Extracted data entries
- Opening Delimiter -

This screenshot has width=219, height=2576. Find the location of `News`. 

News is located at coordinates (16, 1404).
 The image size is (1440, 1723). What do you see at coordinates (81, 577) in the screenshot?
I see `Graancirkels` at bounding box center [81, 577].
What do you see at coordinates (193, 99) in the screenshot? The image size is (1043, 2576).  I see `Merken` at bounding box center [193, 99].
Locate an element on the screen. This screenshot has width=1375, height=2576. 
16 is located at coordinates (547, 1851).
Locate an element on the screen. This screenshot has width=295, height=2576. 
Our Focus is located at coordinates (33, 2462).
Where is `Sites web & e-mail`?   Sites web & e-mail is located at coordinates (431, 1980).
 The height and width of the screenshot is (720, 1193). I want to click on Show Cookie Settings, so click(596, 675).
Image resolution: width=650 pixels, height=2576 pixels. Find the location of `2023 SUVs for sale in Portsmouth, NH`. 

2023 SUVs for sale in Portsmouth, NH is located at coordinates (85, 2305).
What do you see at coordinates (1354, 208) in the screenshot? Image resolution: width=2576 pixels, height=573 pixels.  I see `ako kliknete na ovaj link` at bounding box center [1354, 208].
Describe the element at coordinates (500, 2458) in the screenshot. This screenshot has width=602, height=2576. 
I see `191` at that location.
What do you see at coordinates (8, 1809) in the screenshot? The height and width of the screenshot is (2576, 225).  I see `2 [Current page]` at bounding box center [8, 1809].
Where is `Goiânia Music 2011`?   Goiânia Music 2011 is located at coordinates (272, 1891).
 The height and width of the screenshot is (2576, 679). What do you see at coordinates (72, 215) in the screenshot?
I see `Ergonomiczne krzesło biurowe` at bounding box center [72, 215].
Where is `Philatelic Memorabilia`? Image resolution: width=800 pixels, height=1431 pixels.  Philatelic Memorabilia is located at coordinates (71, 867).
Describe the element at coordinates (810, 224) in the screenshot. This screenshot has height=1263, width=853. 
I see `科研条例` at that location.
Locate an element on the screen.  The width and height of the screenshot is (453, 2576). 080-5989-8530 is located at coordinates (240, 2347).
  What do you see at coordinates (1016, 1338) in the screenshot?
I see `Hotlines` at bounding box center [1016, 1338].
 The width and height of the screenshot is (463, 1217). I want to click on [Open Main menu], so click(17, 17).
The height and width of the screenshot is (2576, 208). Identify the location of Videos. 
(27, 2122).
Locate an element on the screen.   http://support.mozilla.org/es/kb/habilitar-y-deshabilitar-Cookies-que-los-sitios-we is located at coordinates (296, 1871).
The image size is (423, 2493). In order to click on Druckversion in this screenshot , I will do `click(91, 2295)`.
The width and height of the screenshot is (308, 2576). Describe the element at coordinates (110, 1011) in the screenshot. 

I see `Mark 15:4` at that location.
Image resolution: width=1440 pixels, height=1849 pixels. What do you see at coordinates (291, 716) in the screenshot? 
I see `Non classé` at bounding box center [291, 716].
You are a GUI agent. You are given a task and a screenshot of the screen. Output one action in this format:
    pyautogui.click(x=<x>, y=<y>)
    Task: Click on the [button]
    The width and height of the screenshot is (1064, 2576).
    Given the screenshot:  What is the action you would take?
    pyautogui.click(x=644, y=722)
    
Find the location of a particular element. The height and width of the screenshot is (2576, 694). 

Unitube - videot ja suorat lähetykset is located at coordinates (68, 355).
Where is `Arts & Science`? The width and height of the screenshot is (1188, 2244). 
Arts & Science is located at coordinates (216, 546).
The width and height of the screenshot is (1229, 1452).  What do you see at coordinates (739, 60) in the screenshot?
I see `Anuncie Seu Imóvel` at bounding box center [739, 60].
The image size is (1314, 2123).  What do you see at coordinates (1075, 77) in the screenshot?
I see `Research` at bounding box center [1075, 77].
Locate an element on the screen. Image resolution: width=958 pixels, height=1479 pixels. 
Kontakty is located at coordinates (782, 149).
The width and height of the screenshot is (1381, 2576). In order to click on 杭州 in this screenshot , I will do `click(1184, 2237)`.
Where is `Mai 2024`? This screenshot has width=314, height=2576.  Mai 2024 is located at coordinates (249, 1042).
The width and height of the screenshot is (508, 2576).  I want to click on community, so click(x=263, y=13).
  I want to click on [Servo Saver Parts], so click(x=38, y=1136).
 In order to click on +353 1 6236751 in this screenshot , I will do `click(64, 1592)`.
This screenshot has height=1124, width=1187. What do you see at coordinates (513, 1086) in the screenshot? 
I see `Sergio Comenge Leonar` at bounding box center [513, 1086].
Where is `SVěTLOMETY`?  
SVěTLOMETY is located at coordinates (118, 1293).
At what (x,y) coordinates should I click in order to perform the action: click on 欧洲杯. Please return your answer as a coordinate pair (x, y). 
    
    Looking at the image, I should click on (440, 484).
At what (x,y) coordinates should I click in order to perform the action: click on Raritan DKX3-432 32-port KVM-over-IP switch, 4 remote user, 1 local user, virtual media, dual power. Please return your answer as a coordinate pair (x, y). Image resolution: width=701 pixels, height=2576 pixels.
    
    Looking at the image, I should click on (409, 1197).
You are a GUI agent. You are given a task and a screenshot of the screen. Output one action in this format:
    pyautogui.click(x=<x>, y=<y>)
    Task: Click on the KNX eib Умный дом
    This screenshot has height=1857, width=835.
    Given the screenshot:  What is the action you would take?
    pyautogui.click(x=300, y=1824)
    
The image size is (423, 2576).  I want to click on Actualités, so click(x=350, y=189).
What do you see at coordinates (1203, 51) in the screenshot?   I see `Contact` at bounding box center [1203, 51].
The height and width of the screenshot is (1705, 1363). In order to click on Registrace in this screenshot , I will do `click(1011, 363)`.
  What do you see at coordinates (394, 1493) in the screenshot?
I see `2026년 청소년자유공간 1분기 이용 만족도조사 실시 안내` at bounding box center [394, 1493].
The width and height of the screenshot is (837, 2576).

- Closing Delimiter -

TASK TO CARRY OUT
Only one stretch of the data is wanted: the lines from the one with "width=701 pixels, height=2576 pixels." through the last, repeated exactly.

SOLUTION FOR THIS PROBLEM
At what (x,y) coordinates should I click in order to perform the action: click on Raritan DKX3-432 32-port KVM-over-IP switch, 4 remote user, 1 local user, virtual media, dual power. Please return your answer as a coordinate pair (x, y). Image resolution: width=701 pixels, height=2576 pixels.
    
    Looking at the image, I should click on (409, 1197).
You are a GUI agent. You are given a task and a screenshot of the screen. Output one action in this format:
    pyautogui.click(x=<x>, y=<y>)
    Task: Click on the KNX eib Умный дом
    This screenshot has height=1857, width=835.
    Given the screenshot:  What is the action you would take?
    pyautogui.click(x=300, y=1824)
    
The image size is (423, 2576).  I want to click on Actualités, so click(x=350, y=189).
What do you see at coordinates (1203, 51) in the screenshot?   I see `Contact` at bounding box center [1203, 51].
The height and width of the screenshot is (1705, 1363). In order to click on Registrace in this screenshot , I will do `click(1011, 363)`.
  What do you see at coordinates (394, 1493) in the screenshot?
I see `2026년 청소년자유공간 1분기 이용 만족도조사 실시 안내` at bounding box center [394, 1493].
The width and height of the screenshot is (837, 2576).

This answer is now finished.